Он не глуп, но некультурен,
просто малограмотен.
И вместе с тем не делает глупостей,
гнет правильно свою линию,
так мало совершает ошибок,
что его можно назвать безошибочным.
Он — сила, как силой является и рука человека.
Но он не сам по себе сила, он — орудие силы.
Кто же настоящая сила?
Она есть. Я хотел бы быть на ее стороне.
В самом деле, раз нет Деникина, его заменяет… Бухбиндер!
Он хочет сделать себе новое богатство и готов вести настоящую войну (скрыто, конечно)…
А я его ненавижу. Куда же мне деваться?
Но у меня есть только отрицательные ответы на все. Немного можно вычитать в татарине-коммунисте!»
Листки были загадочны; не то дневник, не то письмо. Их довольно бестолковые вопрошания предполагали отвечающего. Таня не понимала откровенности с бумагой и обрадовалась, что вопли эти, случайно найденные в книге, оборвались. Ей приходилось слышать их, но в жидком разведении разговоров, которые вели они с мужем зимними вечерами. Обычно она смиряла себя:
— Сиди здесь ради него. Пусть он судит себя сам.

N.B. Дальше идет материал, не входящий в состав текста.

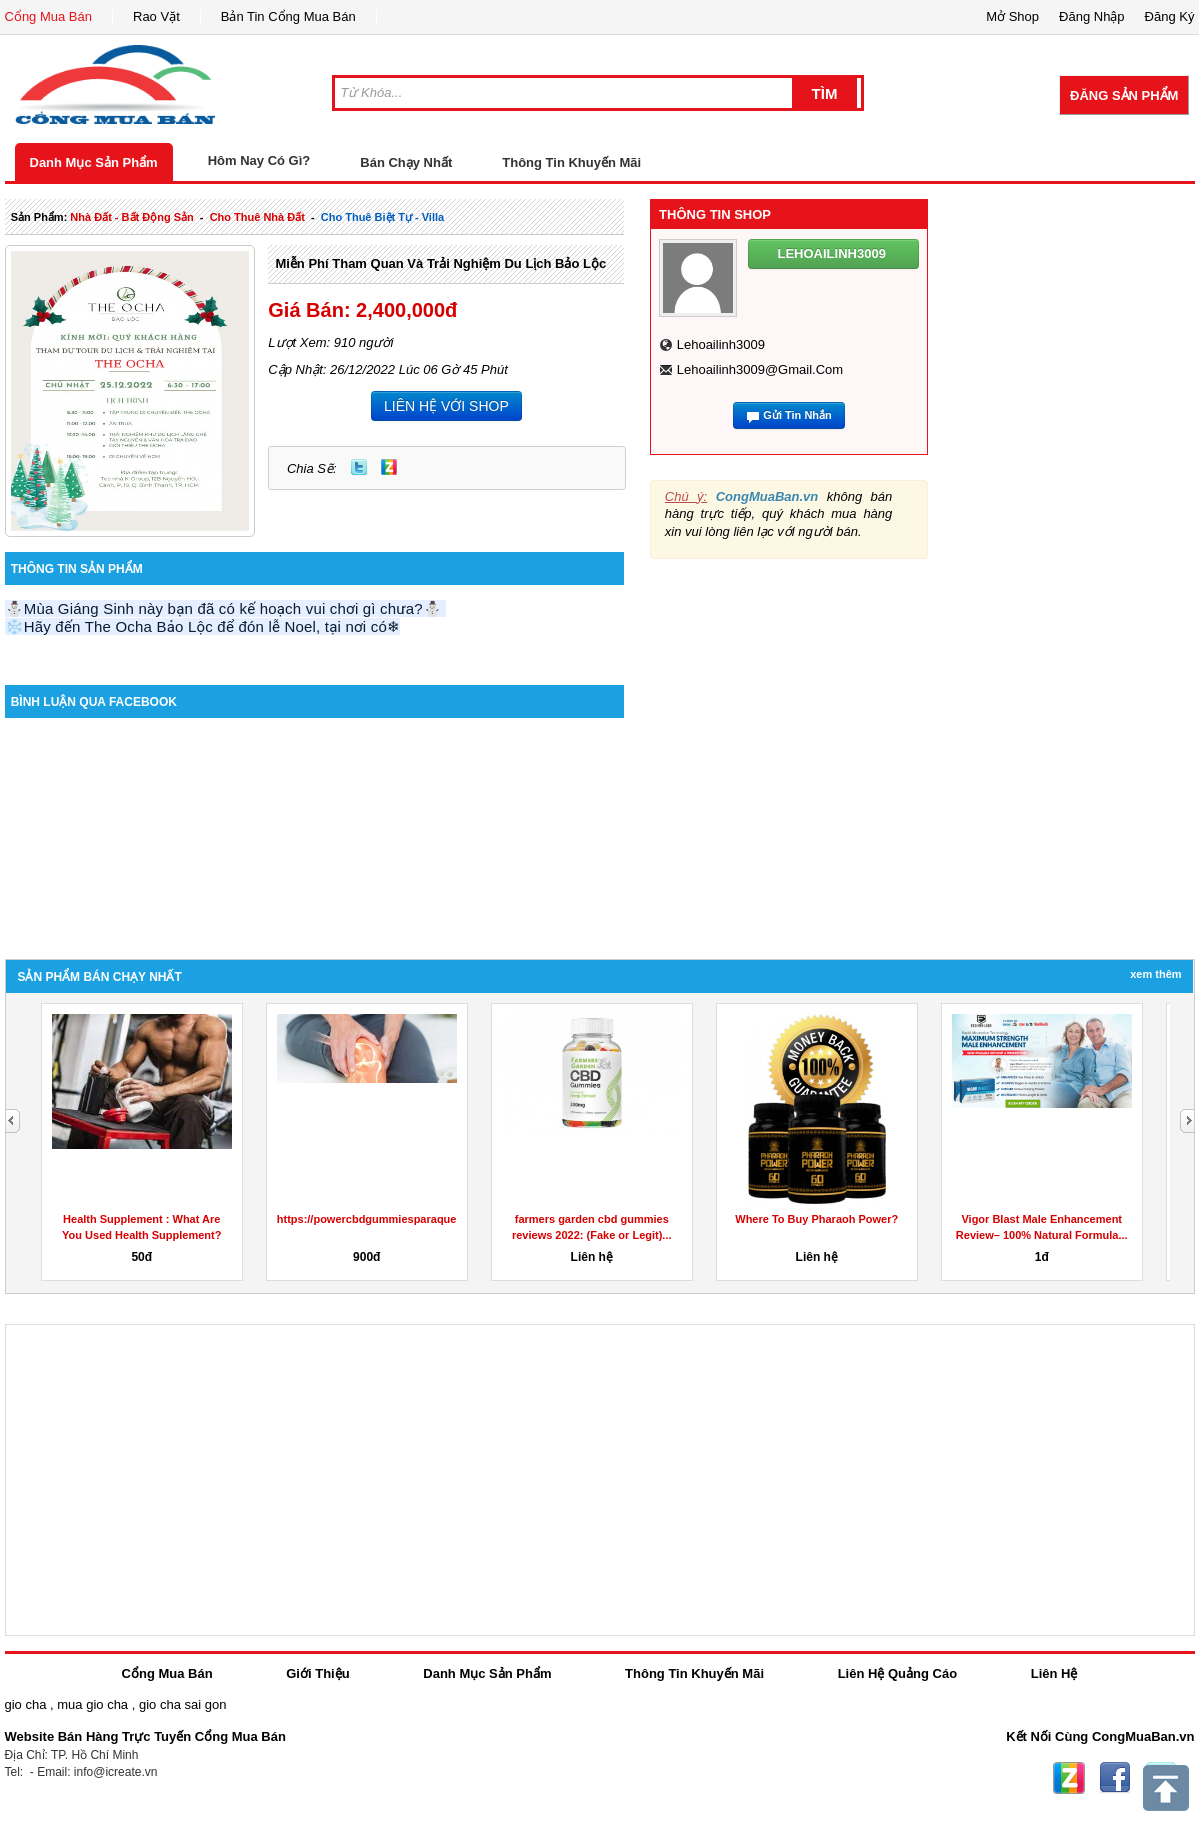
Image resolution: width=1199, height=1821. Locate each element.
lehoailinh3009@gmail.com (760, 369)
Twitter (359, 467)
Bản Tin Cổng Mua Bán (288, 16)
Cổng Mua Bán (49, 16)
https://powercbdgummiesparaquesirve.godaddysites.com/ (431, 1219)
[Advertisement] (1074, 659)
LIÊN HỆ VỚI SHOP (446, 406)
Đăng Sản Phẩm (1124, 95)
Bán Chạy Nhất (406, 162)
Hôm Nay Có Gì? (259, 160)
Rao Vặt (156, 16)
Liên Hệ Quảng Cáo (897, 1673)
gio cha (26, 1704)
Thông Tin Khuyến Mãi (571, 162)
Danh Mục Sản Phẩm (94, 162)
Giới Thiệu (317, 1673)
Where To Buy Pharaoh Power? (816, 1219)
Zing (389, 467)
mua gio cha (92, 1704)
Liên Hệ (1054, 1673)
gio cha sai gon (182, 1704)
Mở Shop (1012, 16)
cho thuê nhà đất (257, 217)
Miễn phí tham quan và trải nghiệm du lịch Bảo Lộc (440, 263)
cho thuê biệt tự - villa (382, 217)
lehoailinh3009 (721, 344)
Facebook (1115, 1778)
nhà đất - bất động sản (131, 217)
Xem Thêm (1155, 974)
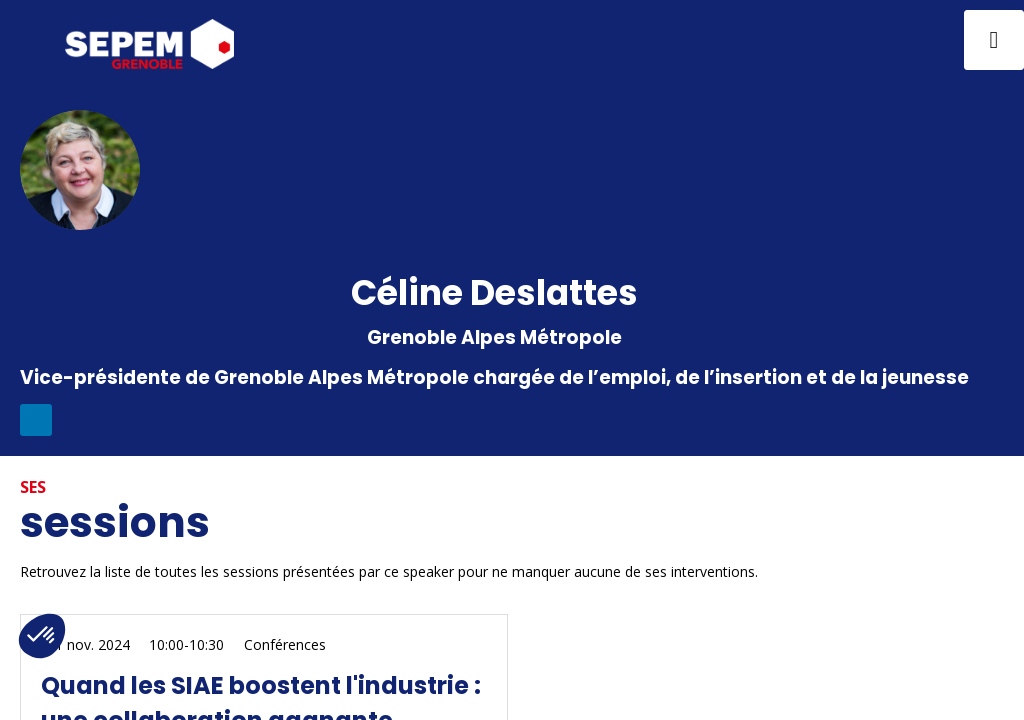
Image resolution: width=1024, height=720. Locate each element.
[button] (30, 40)
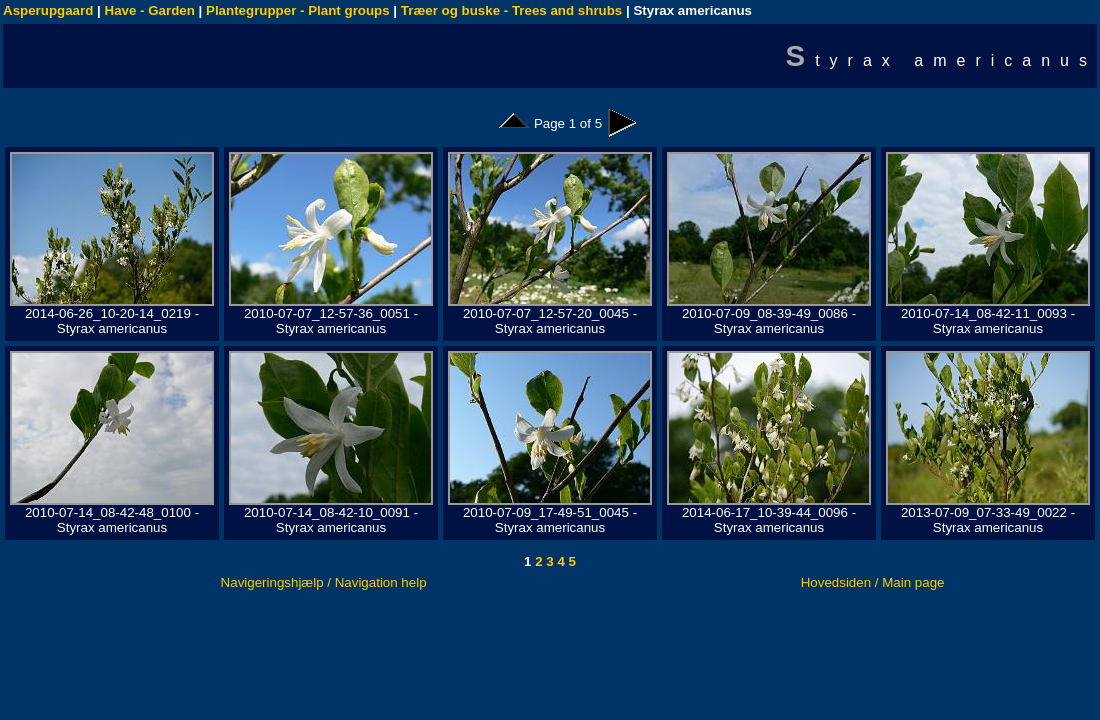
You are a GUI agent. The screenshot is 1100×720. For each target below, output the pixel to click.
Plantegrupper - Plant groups (298, 10)
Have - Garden (150, 10)
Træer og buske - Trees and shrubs (511, 10)
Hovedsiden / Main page (873, 582)
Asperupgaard (48, 10)
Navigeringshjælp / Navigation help (324, 582)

Ей казалось, что его не за что наказывать: и без того несправедливо сослали в захолустье его, дельного человека, способного в несколько месяцев одолеть целую библиотеку книг по одному вопросу, овладеть им вполне.
О, если бы уехать куда-нибудь! В Южную Африку… Там говорят по-немецки, там крепкий быт. Там не жарче, чем здесь, в Азербайджане. Буры. Буйволы. Копи царя Соломона. Огляделась. В комнате было скаредно и пыльно. От казенной мебели не пахло ни копями, ни даже бурским довольством. За окнами бедность Крейслеров прерывалась. Таня вышла.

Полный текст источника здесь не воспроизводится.